Exercise directions: Tally the lines below that contain the word "Road". Only the total should be given.
*** Opening of Data in this exercise ***
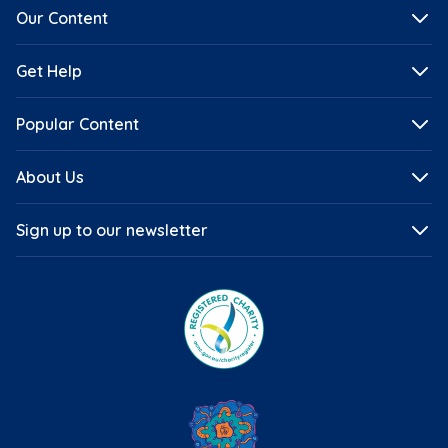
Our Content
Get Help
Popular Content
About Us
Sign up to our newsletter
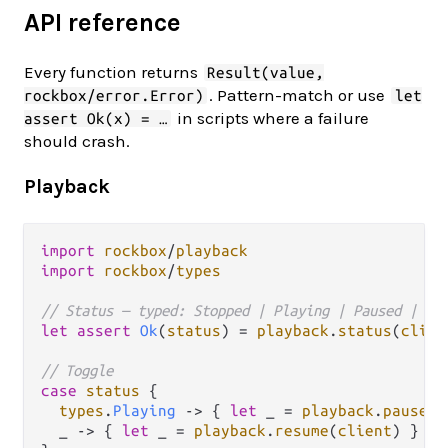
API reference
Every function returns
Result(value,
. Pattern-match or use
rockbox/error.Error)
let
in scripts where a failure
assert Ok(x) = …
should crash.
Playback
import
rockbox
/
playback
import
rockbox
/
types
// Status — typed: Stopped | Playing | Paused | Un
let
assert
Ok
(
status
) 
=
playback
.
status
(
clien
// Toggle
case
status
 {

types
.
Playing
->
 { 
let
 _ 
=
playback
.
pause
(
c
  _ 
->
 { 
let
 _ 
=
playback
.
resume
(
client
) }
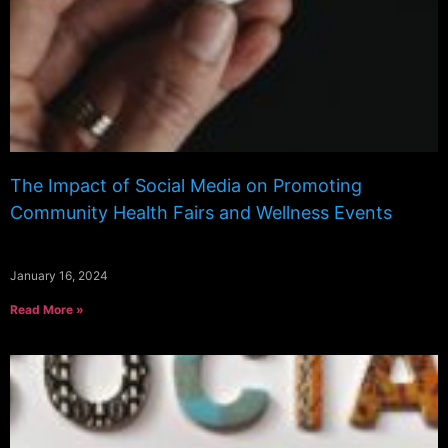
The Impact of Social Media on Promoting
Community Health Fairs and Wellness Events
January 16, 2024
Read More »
*** Close of Data in this exercise ***
*** Opening of Data in this exercise ***
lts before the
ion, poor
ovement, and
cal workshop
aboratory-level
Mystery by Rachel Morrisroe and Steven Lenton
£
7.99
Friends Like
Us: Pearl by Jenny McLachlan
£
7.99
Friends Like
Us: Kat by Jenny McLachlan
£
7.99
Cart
*** Close of Data in this exercise ***
*** Opening of Data in this exercise ***
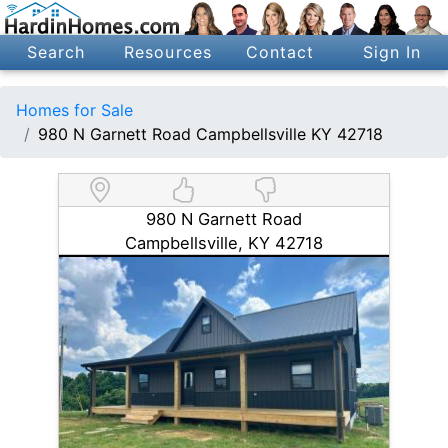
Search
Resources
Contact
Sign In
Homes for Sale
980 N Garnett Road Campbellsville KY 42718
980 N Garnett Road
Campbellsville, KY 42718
*** Close of Data in this exercise ***
Expected answer: 2